Thursday, July 7, 2016

Fingerling Potato Salad, Mexican Style

When it gets as hot as it gets here, with triple digits for sometimes an entire week at a time, salad are the food of choice.

New ways to fix potatoes always works.

This turned out really great, and I hope you like it.

INGREDIENTS:
  • 12 to 14 small fingerling potatoes
  • 4 slices bacon
  •            8 Brussels Sprouts, quartered
  • 1 large red onion, peeled and sliced in rounds
  • 5 tablespoons extra-virgin olive oil
  • 1 tablespoon rendered bacon fat
  • 4 tablespoons red-wine vinegar
  • 1 chipotle chile en adobo, or to taste, mashed and minced
  •  Kosher salt and freshly ground black pepper to taste
  • INSTRUCTIONS:
  1. Take the potatoes and place in a sauce pan, add some salt and barely cover with water.
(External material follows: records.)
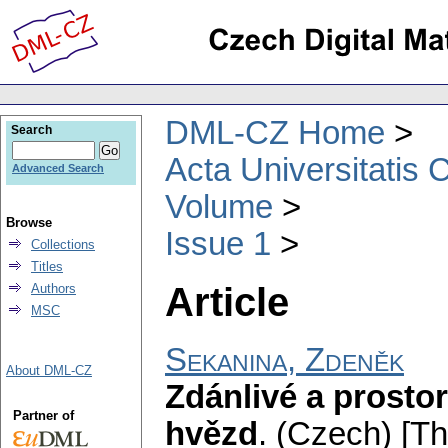
DML-CZ Home
Search
Acta Universitatis 
Advanced Search
Volume
Browse
Issue 1
Collections
Titles
Article
Authors
MSC
Sekanina, Zdeněk
About DML-CZ
Zdánlivé a prosto
Partner of
hvězd
.
(Czech) [T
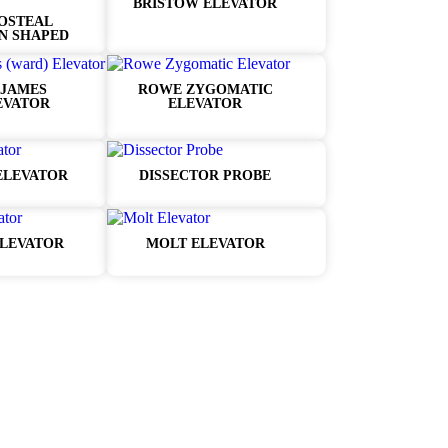
BRISTOW ELEVATOR
OSTEAL
N SHAPED
JAMES
ROWE ZYGOMATIC
EVATOR
ELEVATOR
ELEVATOR
DISSECTOR PROBE
LEVATOR
MOLT ELEVATOR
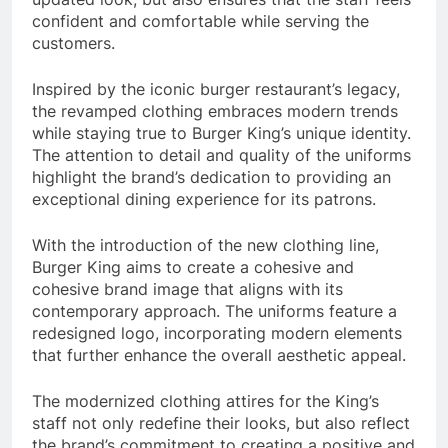
confident and comfortable while serving the
customers.
Inspired by the iconic burger restaurant’s legacy,
the revamped clothing embraces modern trends
while staying true to Burger King’s unique identity.
The attention to detail and quality of the uniforms
highlight the brand’s dedication to providing an
exceptional dining experience for its patrons.
With the introduction of the new clothing line,
Burger King aims to create a cohesive and
cohesive brand image that aligns with its
contemporary approach. The uniforms feature a
redesigned logo, incorporating modern elements
that further enhance the overall aesthetic appeal.
The modernized clothing attires for the King’s
staff not only redefine their looks, but also reflect
the brand’s commitment to creating a positive and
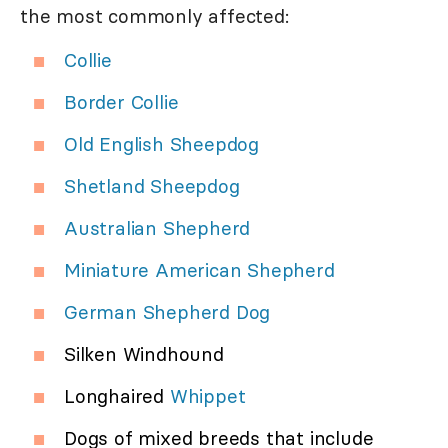
the most commonly affected:
Collie
Border Collie
Old English Sheepdog
Shetland Sheepdog
Australian Shepherd
Miniature American Shepherd
German Shepherd Dog
Silken Windhound
Longhaired
Whippet
Dogs of mixed breeds that include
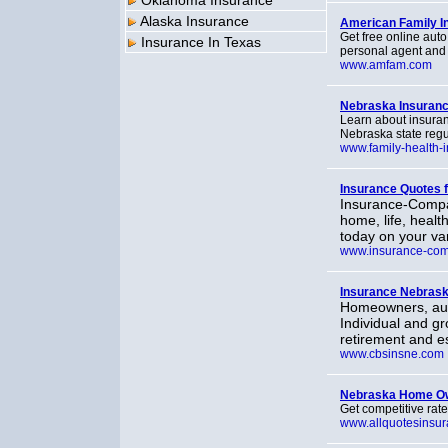
Oklahoma Insurance
Alaska Insurance
American Family I
Get free online aut
Insurance In Texas
personal agent and 
www.amfam.com
Nebraska Insuran
Learn about insura
Nebraska state regu
www.family-health-
Insurance Quotes 
Insurance-Compa
home, life, healt
today on your va
www.insurance-co
Insurance Nebras
Homeowners, auto
Individual and gr
retirement and e
www.cbsinsne.com
Nebraska Home Ow
Get competitive rate
www.allquotesinsu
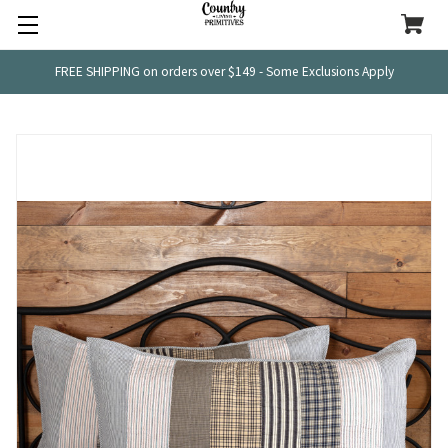
FREE SHIPPING on orders over $149 - Some Exclusions Apply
Cook the potatoes until nearly done. Drain, spread on a cookie sheet and cool.
  2. Clean the Brussels and then add them to the potatoes and cook until al dente, drain and spread with the potatoes to cool.
  3. Cook 4 slices of bacon, cut up into 1" pieces until crisp. Remove to paper toweling to cool. 
  4. Take one tbsp of the rendered bacon fat, add 4 tbsp olive oil, and the red wine vinegar, and whisk. Add salt and pepper and the chipotle chile, and whisk again. 
  5. When potatoes are cool, slice in half and then add with the red onion rings to the bacon pan, and saute until browned nicely and the onions are softened and charred. Remove. Add the Brussels and char them a bit. 
  6. Add all to a bowl, and mix thoroughly, adding the bacon pieces over the top after mixing the dressing well into the veggies. 
SERVES: 4-6

NOTES: You could use fresh green beans or pea pods or broccoli as the extra veggie.